About this item

The risks of global warming are pressing and potentially vast. The difficulty of doing without fossil fuels is daunting, possibly even insurmountable. So there is an urgent need to rethink our responses to the crisis. To meet that need, a small but increasingly influential group of scientists is exploring proposals for planned human intervention in the climate system: a stratospheric veil against the sun, the cultivation of photosynthetic plankton, fleets of unmanned ships seeding the clouds. These are the technologies of geoengineering--and as Oliver Morton argues in this visionary book, it would be as irresponsible to ignore them as it would be foolish to see them as a simple solution to the problem.
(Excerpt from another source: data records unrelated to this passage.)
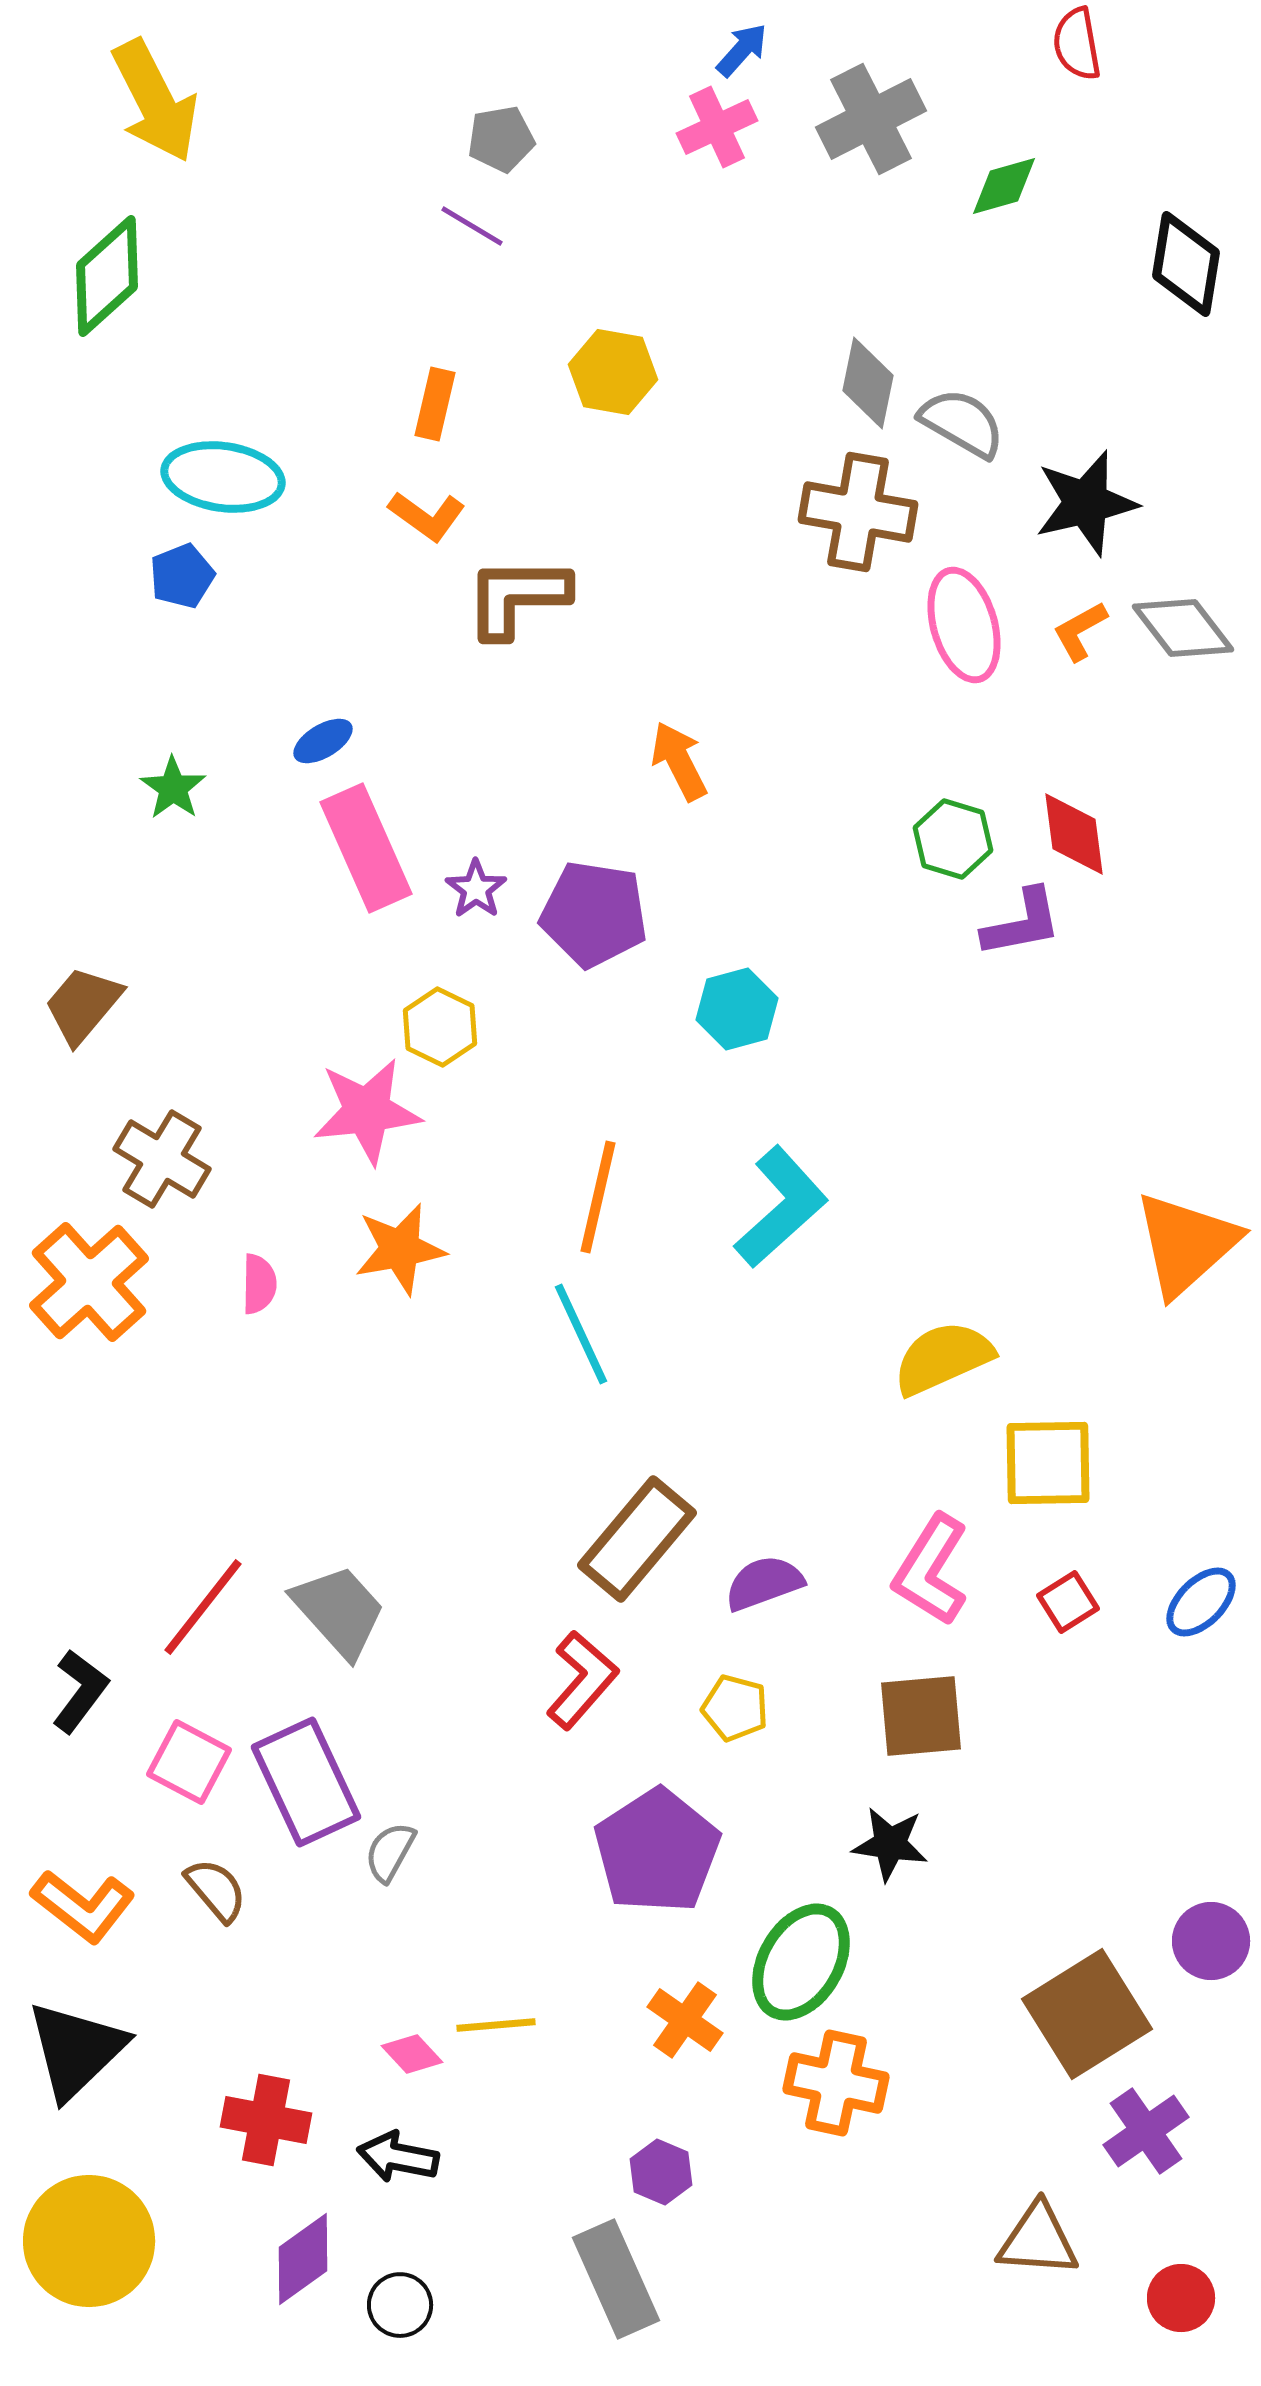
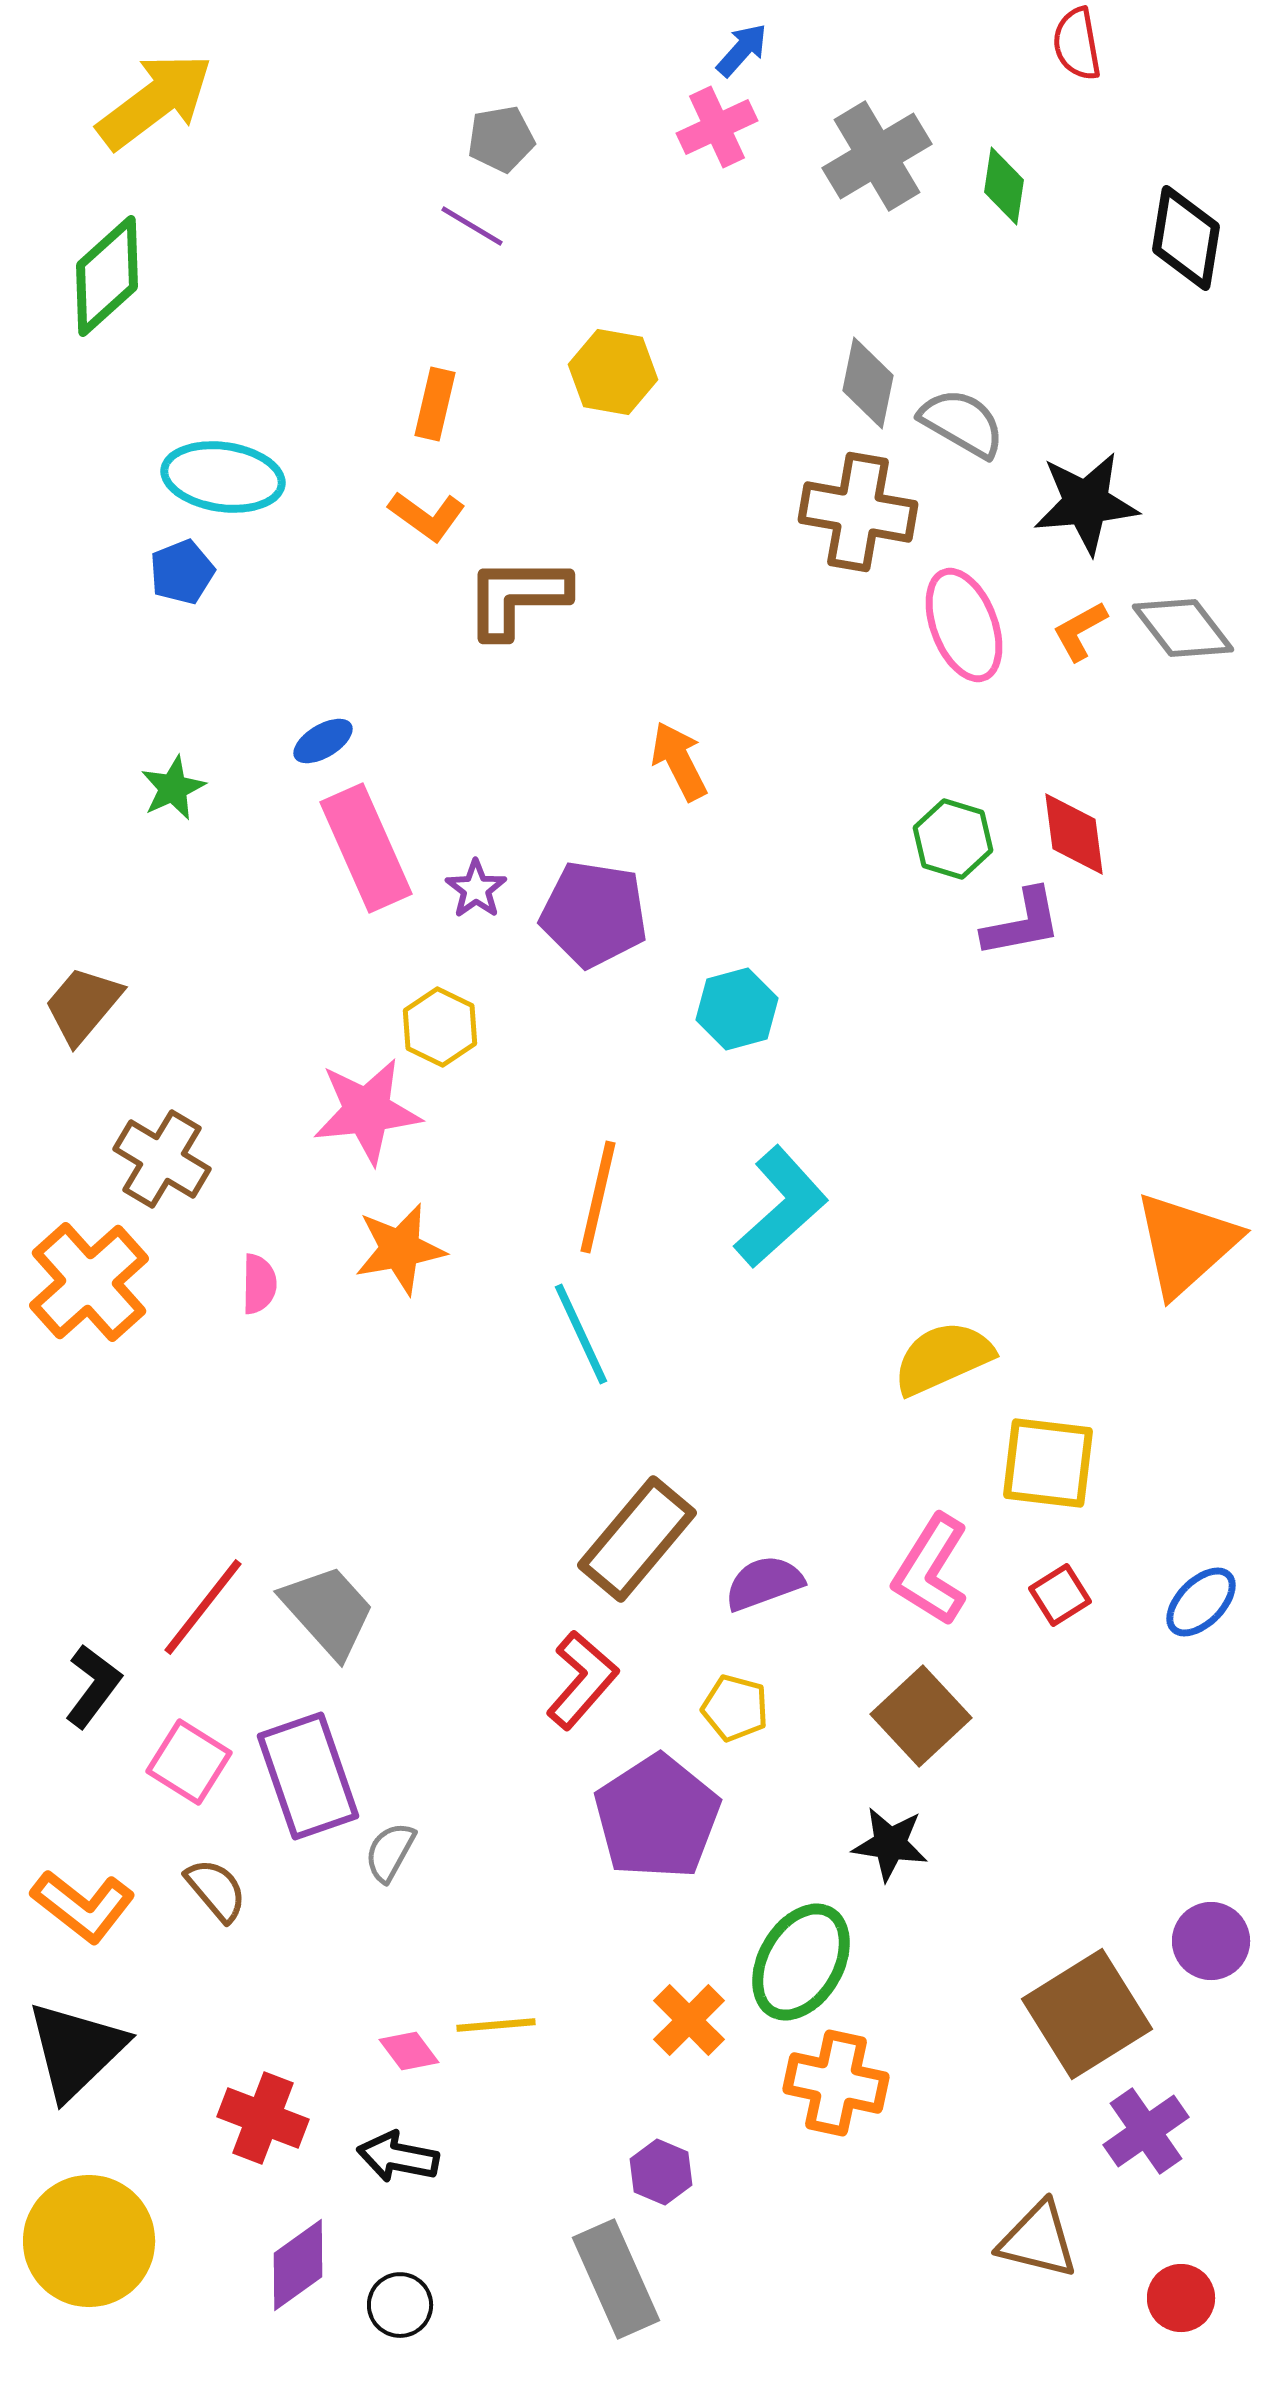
yellow arrow at (155, 101): rotated 100 degrees counterclockwise
gray cross at (871, 119): moved 6 px right, 37 px down; rotated 4 degrees counterclockwise
green diamond at (1004, 186): rotated 66 degrees counterclockwise
black diamond at (1186, 264): moved 26 px up
black star at (1086, 503): rotated 8 degrees clockwise
blue pentagon at (182, 576): moved 4 px up
pink ellipse at (964, 625): rotated 5 degrees counterclockwise
green star at (173, 788): rotated 12 degrees clockwise
yellow square at (1048, 1463): rotated 8 degrees clockwise
red square at (1068, 1602): moved 8 px left, 7 px up
gray trapezoid at (339, 1611): moved 11 px left
black L-shape at (80, 1691): moved 13 px right, 5 px up
brown square at (921, 1716): rotated 38 degrees counterclockwise
pink square at (189, 1762): rotated 4 degrees clockwise
purple rectangle at (306, 1782): moved 2 px right, 6 px up; rotated 6 degrees clockwise
purple pentagon at (657, 1851): moved 34 px up
orange cross at (685, 2020): moved 4 px right; rotated 10 degrees clockwise
pink diamond at (412, 2054): moved 3 px left, 3 px up; rotated 6 degrees clockwise
red cross at (266, 2120): moved 3 px left, 2 px up; rotated 10 degrees clockwise
brown triangle at (1038, 2240): rotated 10 degrees clockwise
purple diamond at (303, 2259): moved 5 px left, 6 px down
The Planet Remade explores the history, politics, and cutting-edge science of geoengineering.



About the Author

Oliver Morton

While I write about a lot of stuff, my main topic is understanding the relationships -- scientific, environmental, historical, personal and political -- between the human world and its various planets. The books built on that foundation are "Mapping Mars: Science, technology and the creation of a world" (2002) , "Eating the Sun: How plants power the planet" (2007) , "The Planet Remade: How geoengineering could change the world" (2015) and "The Moon: A history for the future" (2019) . Various people, some of them reviewers and prize juries, have said nice things about them. As well as writing books I am currently a senior editor at The Economist responsible for long-form journalism. I've also worked at the scientific journal Nature and at Wired and have freelanced for everyone from the New Yorker and the Wall Street Journal to Entertainment Weekly and the Hollywood Reporter. I do a bit of academic stuff too.